• What this task involves
Determine the number of lines in the data that contain "target", and write only that number.

(Exercise data begins)

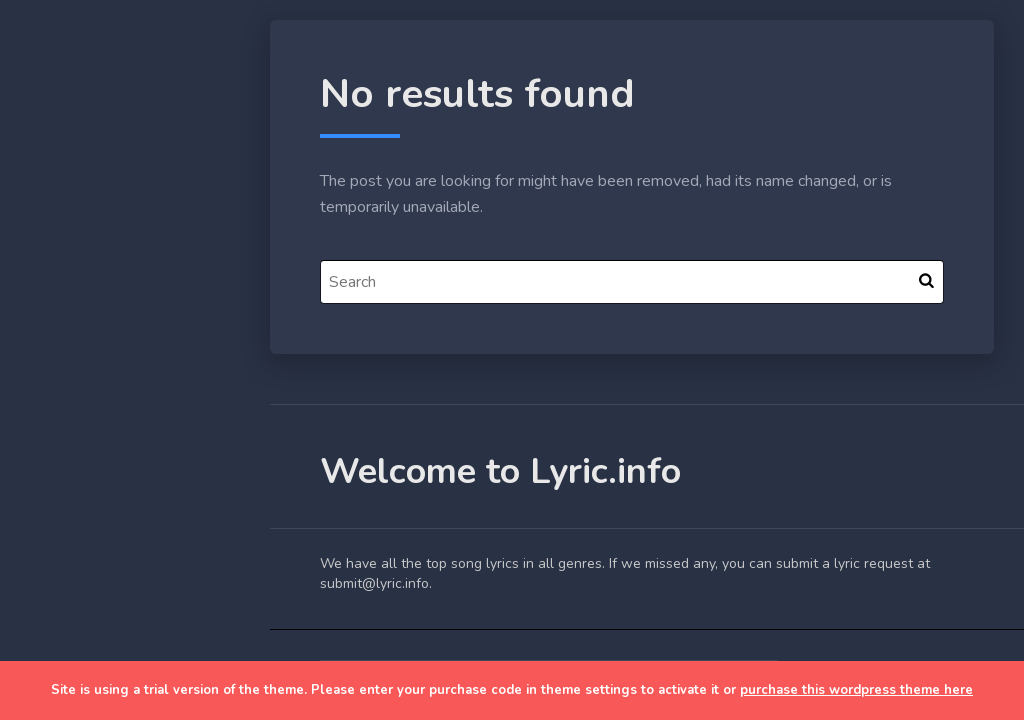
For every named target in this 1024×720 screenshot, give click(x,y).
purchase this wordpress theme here (856, 690)
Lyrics (63, 407)
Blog (60, 361)
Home (64, 314)
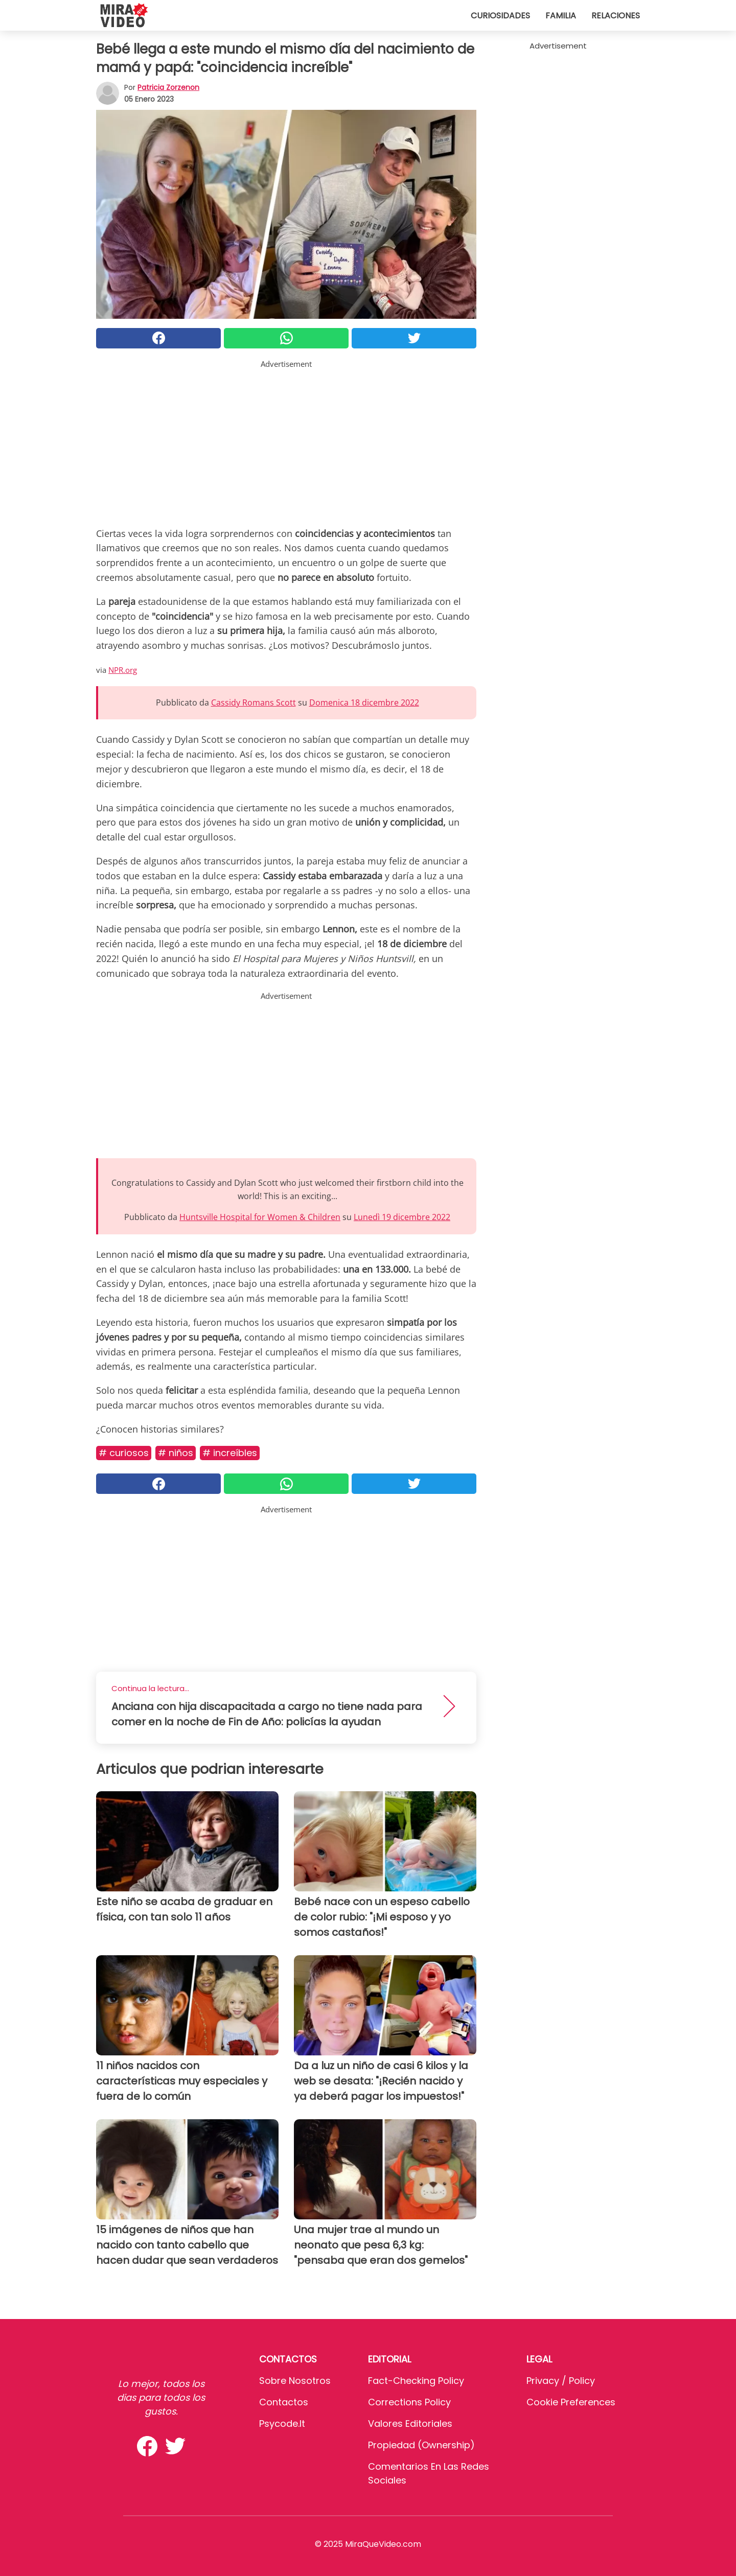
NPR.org (122, 670)
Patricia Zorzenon (168, 87)
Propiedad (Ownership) (421, 2445)
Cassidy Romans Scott (253, 702)
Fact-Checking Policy (416, 2380)
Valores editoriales (410, 2423)
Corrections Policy (409, 2402)
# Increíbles (229, 1452)
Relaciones (615, 15)
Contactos (283, 2402)
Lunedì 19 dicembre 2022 (402, 1217)
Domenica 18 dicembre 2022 (364, 702)
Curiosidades (500, 15)
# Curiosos (124, 1452)
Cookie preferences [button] (570, 2402)
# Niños (175, 1452)
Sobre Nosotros (295, 2380)
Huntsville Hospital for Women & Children (259, 1217)
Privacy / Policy (560, 2380)
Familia (560, 15)
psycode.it (282, 2423)
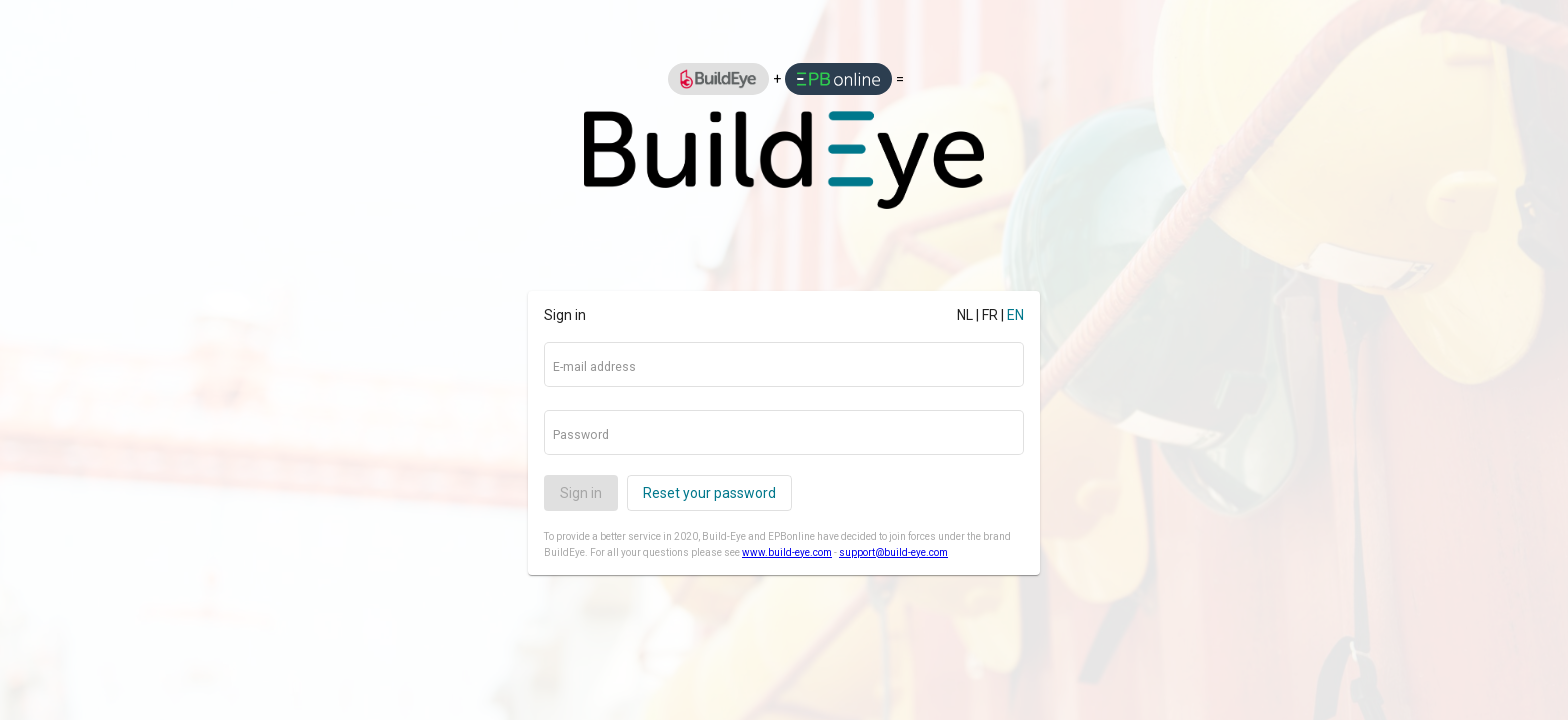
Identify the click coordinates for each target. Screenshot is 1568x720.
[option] (718, 79)
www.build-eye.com (787, 552)
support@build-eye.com (893, 552)
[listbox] (783, 79)
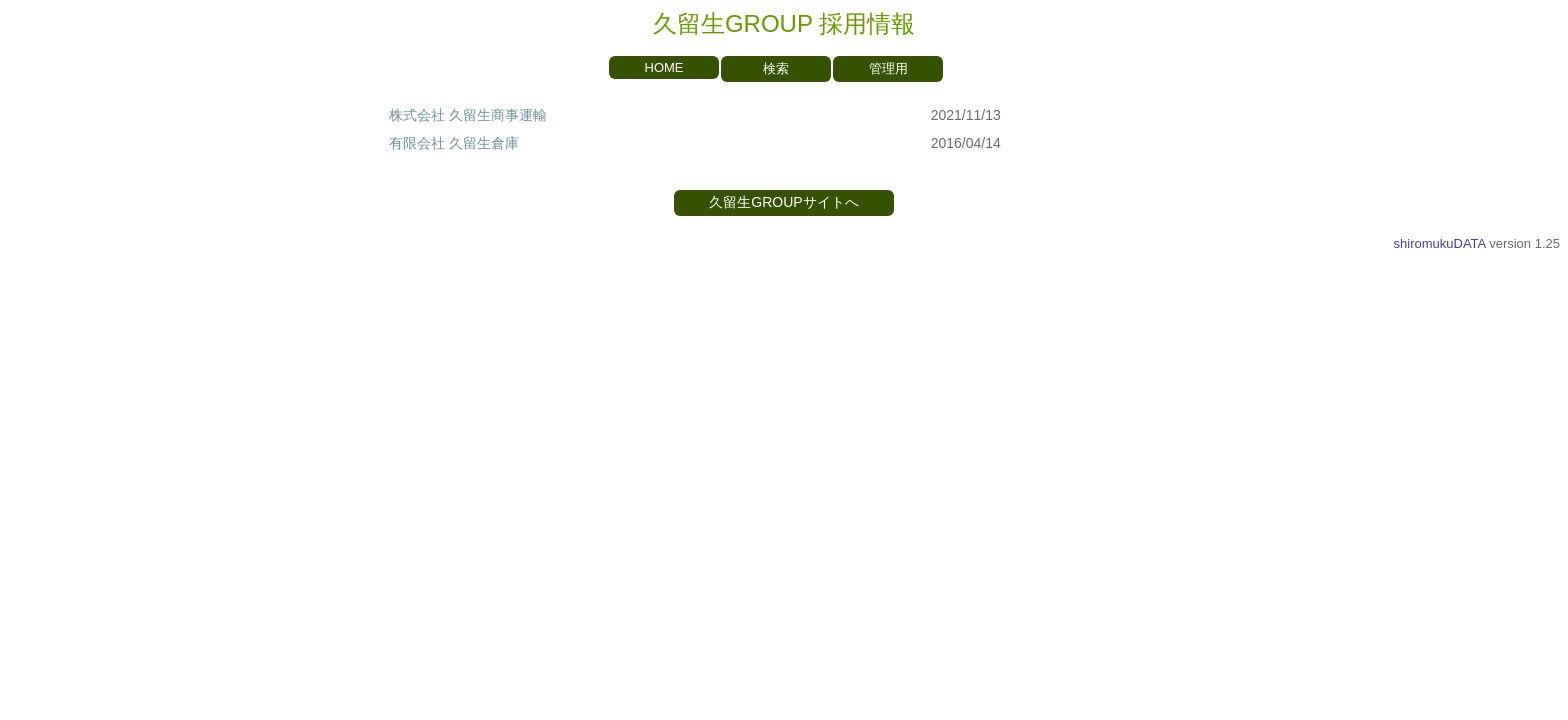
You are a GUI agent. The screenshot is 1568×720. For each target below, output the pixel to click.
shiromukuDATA (1440, 243)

(Exercise data ends)

• Completed exercise
3